____ WORKING DATA

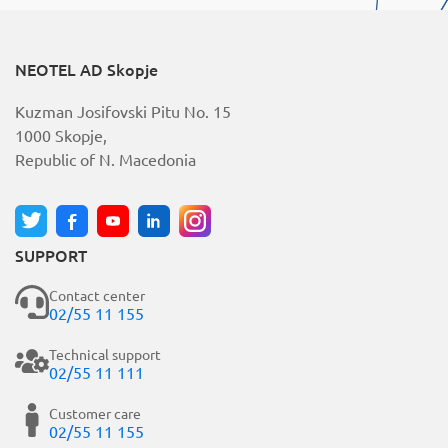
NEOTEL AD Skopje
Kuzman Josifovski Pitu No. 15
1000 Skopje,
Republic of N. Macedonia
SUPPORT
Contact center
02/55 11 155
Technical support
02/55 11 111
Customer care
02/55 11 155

________
____ WORKING DATA

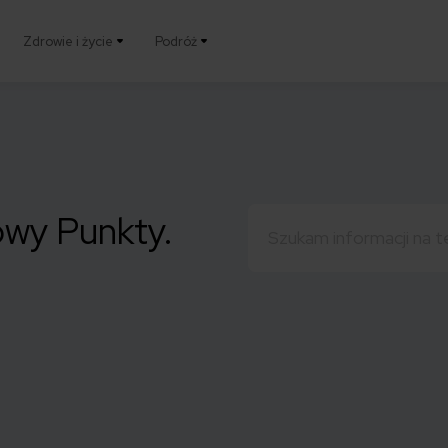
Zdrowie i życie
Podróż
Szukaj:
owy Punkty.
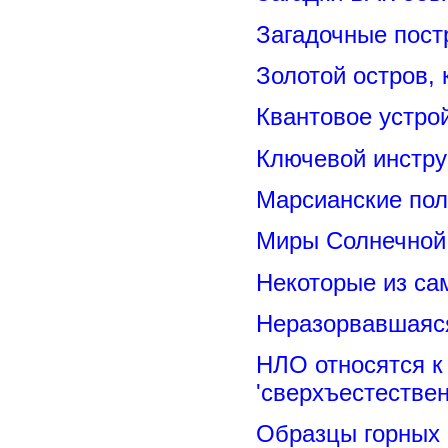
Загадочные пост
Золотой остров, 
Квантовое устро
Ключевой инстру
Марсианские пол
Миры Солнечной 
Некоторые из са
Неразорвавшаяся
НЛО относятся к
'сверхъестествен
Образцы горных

________

## AIM OF THE EXERCISE
Reproduce exactly the section above that begins at the line containing "Ключевой инстру" and ends at the line containing "Образцы горных", leaving out all other lines.

## ANSWER TO THE EXERCISE
Ключевой инстру
Марсианские пол
Миры Солнечной 
Некоторые из са
Неразорвавшаяся
НЛО относятся к
'сверхъестествен
Образцы горных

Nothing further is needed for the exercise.